Das Urteil der neun VerfassungsrichterInnen fiel einstimmig. Das heißt, auch die Schriftstellerin Juli Zeh und der Regisseur Andreas Dresen, die dem Gericht angehören, stimmten für die Verfassungswidrigkeit des Gesetzes.

Damit ist das Brandenburger Urteil für die BefürworterInnen von Paritätsgesetzen ein noch größerer Rückschlag als das Urteil des Landesverfassungsgerichtshofs in Thüringen im Juli, der das dortige Paritätsgesetz aus ähnlichen Gründen für verfassungswidrig erklärt hatte. Dort aber stimmten immerhin drei der neun RichterInnen dagegen und gaben somit ein Minderheitsvoten ab.
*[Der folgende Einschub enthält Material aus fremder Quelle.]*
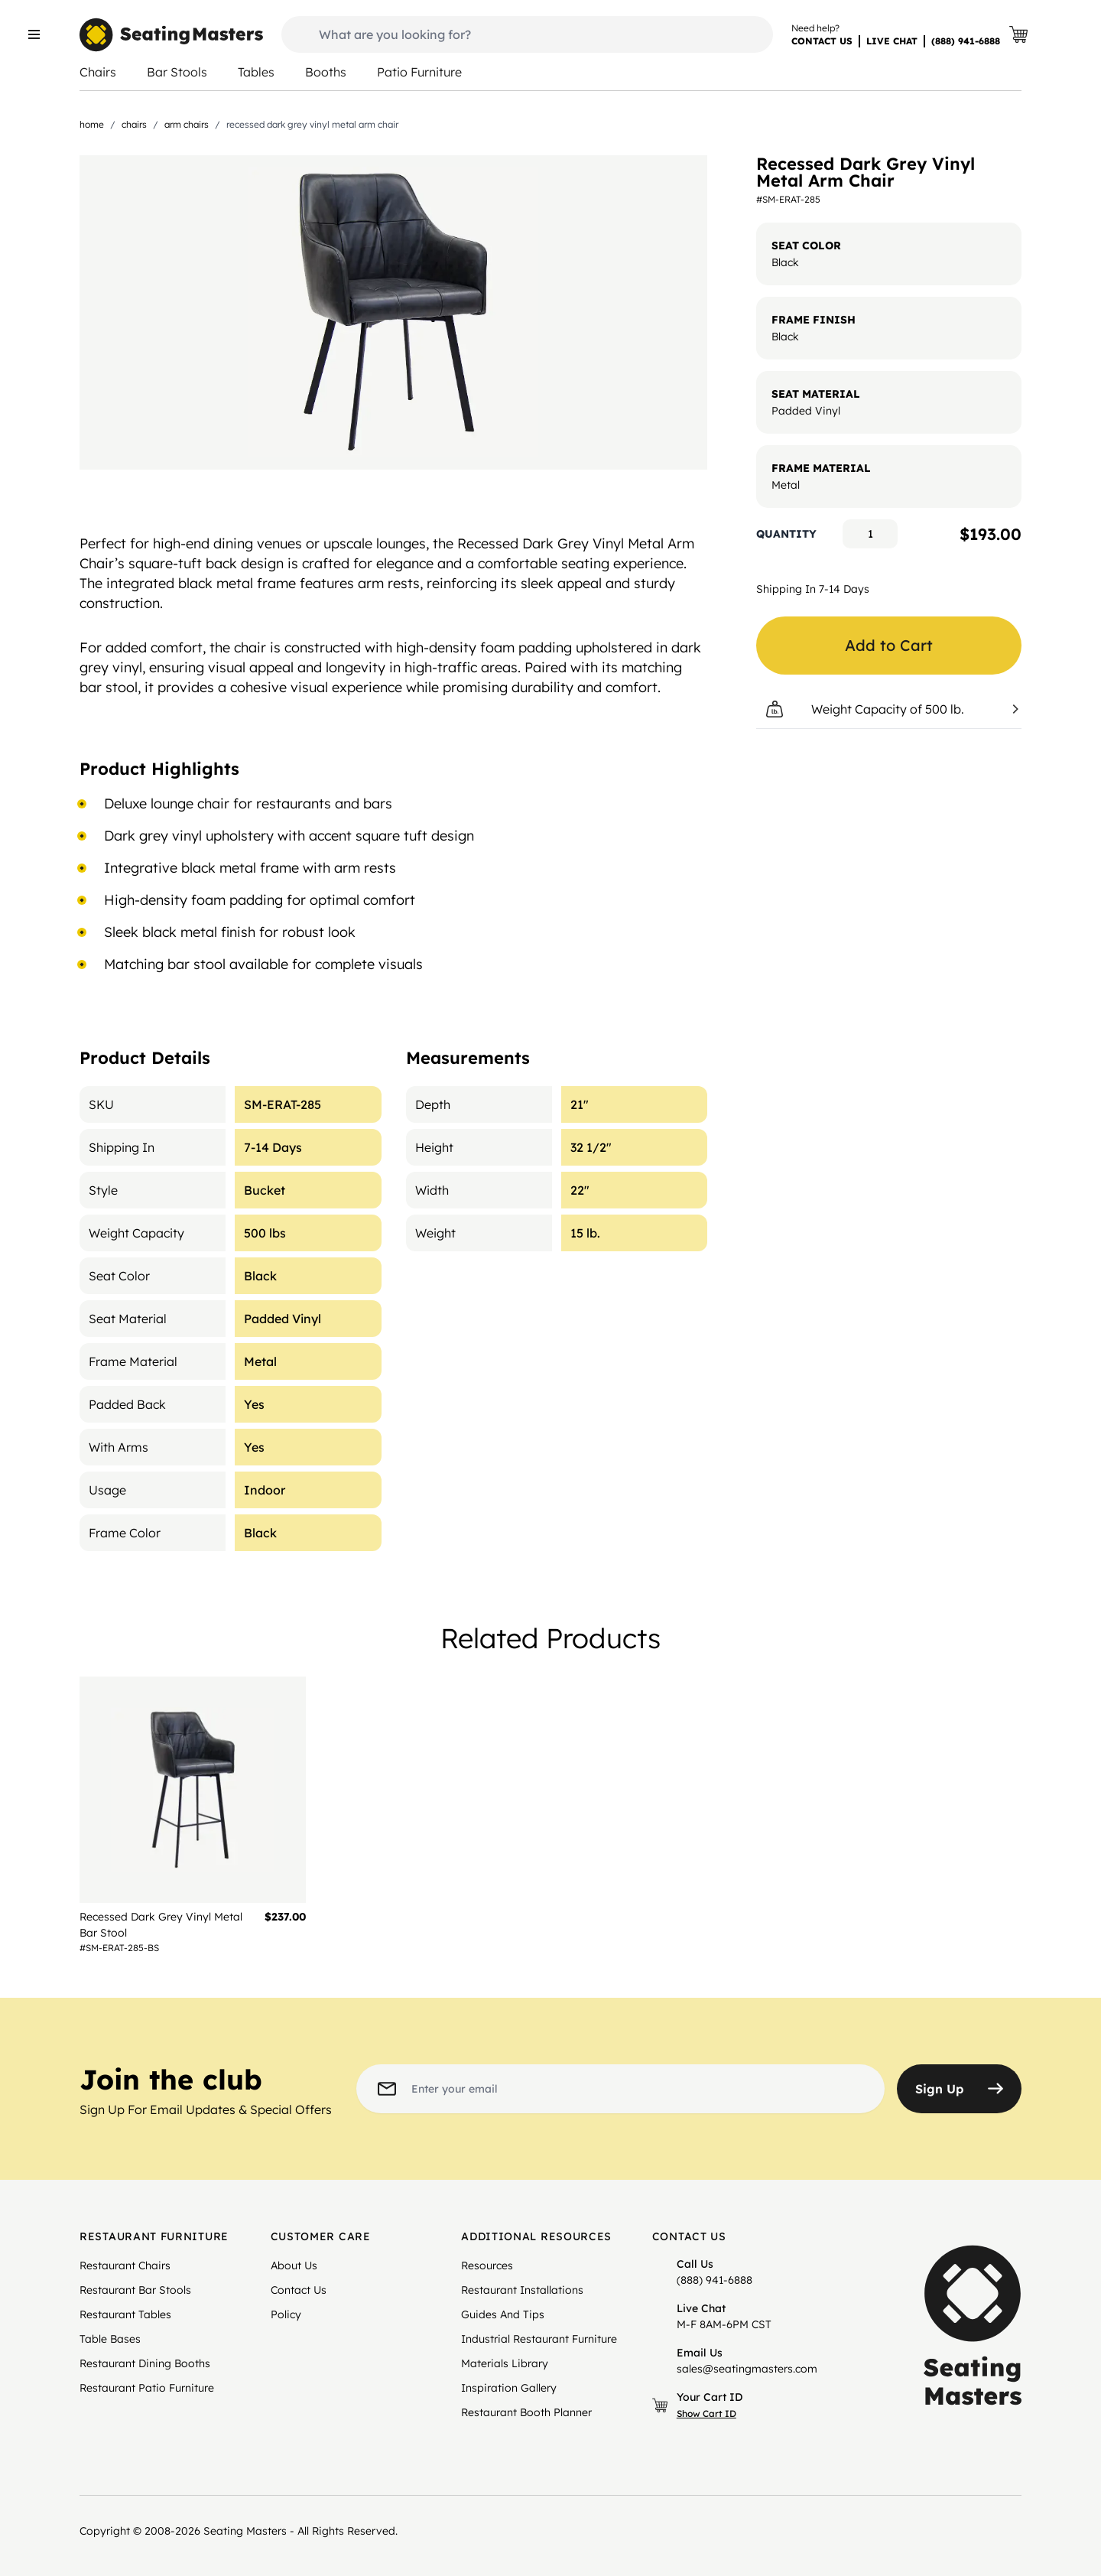  I want to click on Guides And Tips, so click(502, 2314).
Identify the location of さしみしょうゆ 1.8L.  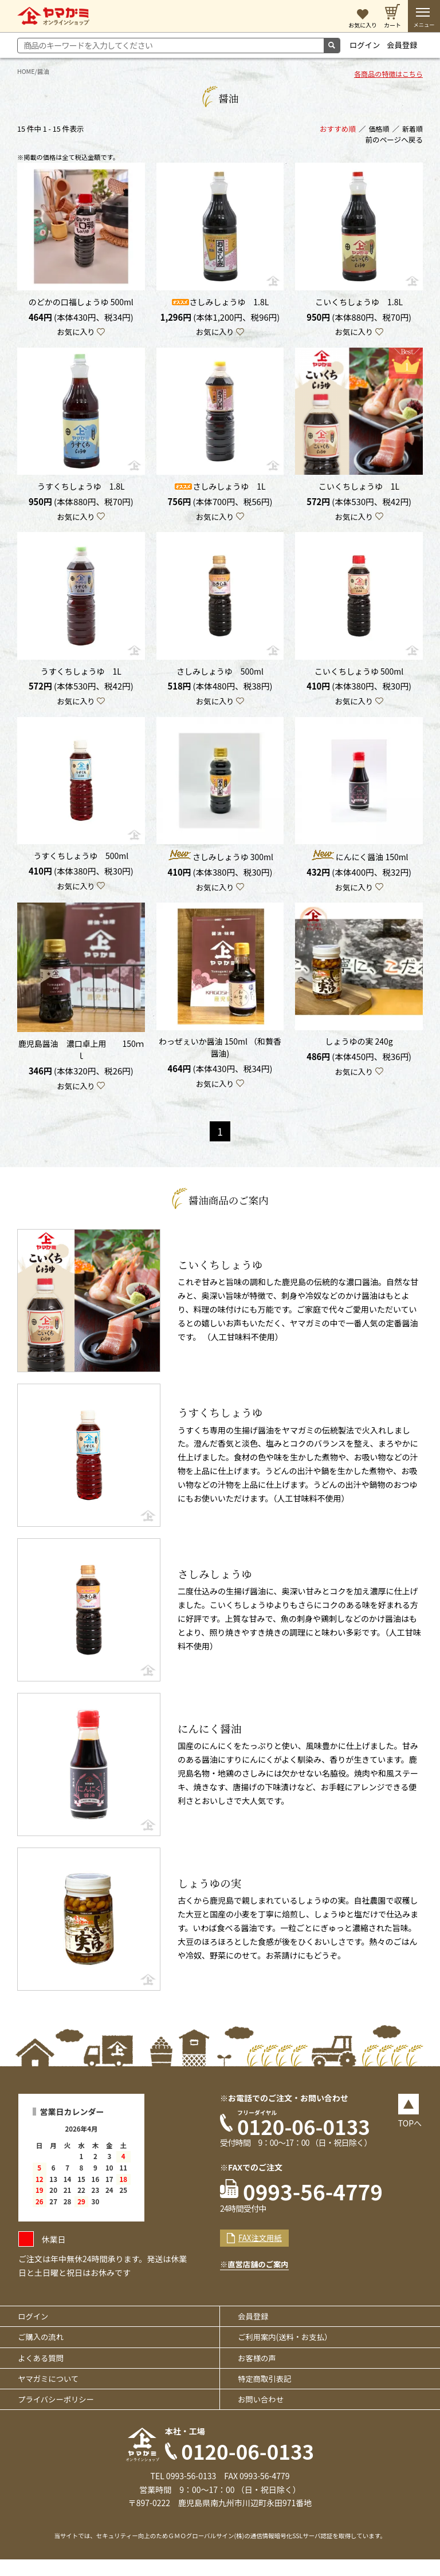 (220, 304).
Nur 32 Prozent Frauen im Brandenburger Landtag

Das Brandenburger Paritätsgesetz tritt nun also ohne jede Anwendung außer Kraft. Eine Verfassungsänderung, die es erlauben würde, ein neues Paritätsgesetz zu beschließen, ist derzeit wohl aussichtslos. SPD, Linke und Grüne haben zusammen nur 45 von 88 Sitzen im Landtag, sind also weit von der erforderlichen Zweidrittelmehrheit entfernt.

Aktuell beträgt der Frauenanteil im Potsdamer Landtag 32 Prozent. Allerdings hätte ihn auch das Paritätsgesetz bei der nächsten Wahl nicht sicher auf 50 Prozent gehoben, weil nur die Hälfte der Mandate über Wahllisten vergeben werden. Auf die Direktmandate, die in den Wahlkreisen vergeben werden, hätte das Paritätsgesetz keine Auswirkungen gehabt.
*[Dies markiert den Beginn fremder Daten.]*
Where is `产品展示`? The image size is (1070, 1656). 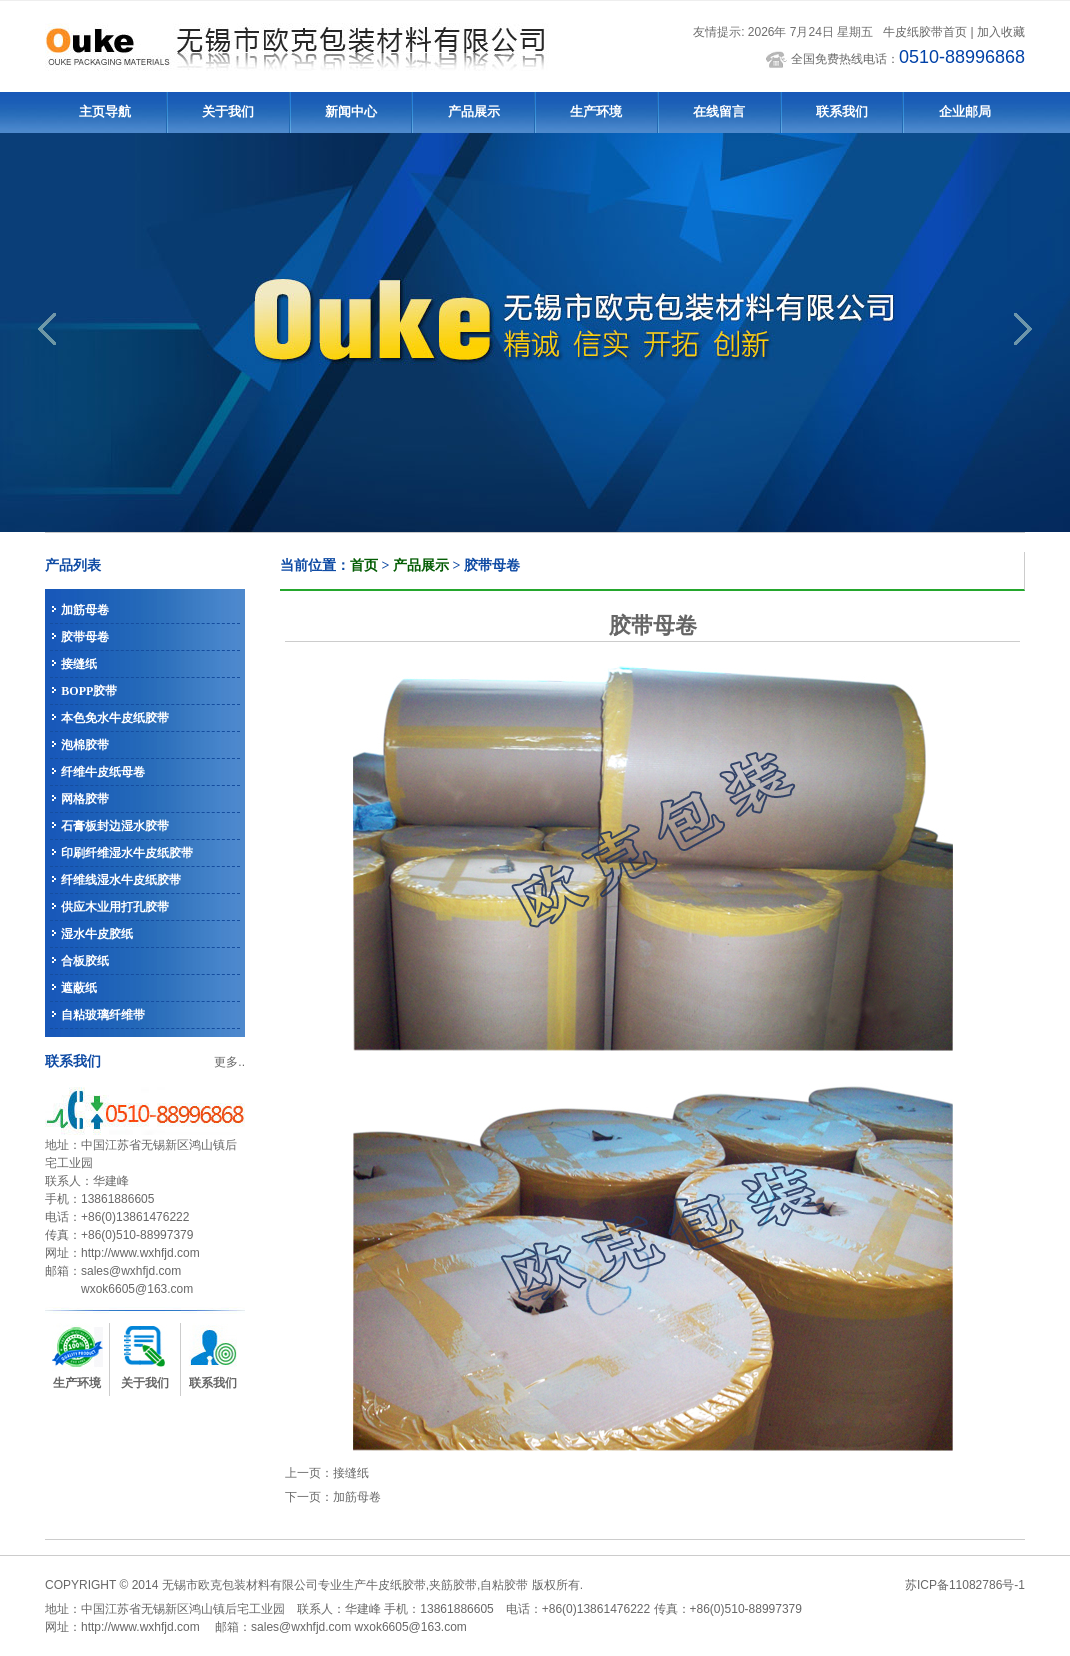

Der Bundestag ist an die Urteile der Landesverfassungsgerichte nicht gebunden. Er könnte also mit geeigneten Mehrheiten einen neuen Anlauf unternehmen und hoffen, dass das Bundesverfassungsgericht etwaige Klagen ablehnen würde. Doch auch darauf sollte niemand zu viel Hoffnungen verwenden. In der letzten Zeit sprach sich die frühere linke Verfassungsrichterin Gertrude Lübbe-Wolff vehement gegen Paritätsgesetze aus.

Anhängig ist beim Bundesverfassungsgericht bereits eine Verfassungsbeschwerde von 15 Frauen und 5 Männern aus Thüringen. Die vom Thüringer Landesfrauenrat koordinierte Klage wendet sich gegen das Urteil des Thüringer Verfassungsgerichts. Hier könnten die Karlsruher RichterInnen bereits deutlich machen, wie sie zu Paritätsgesetzen stehen.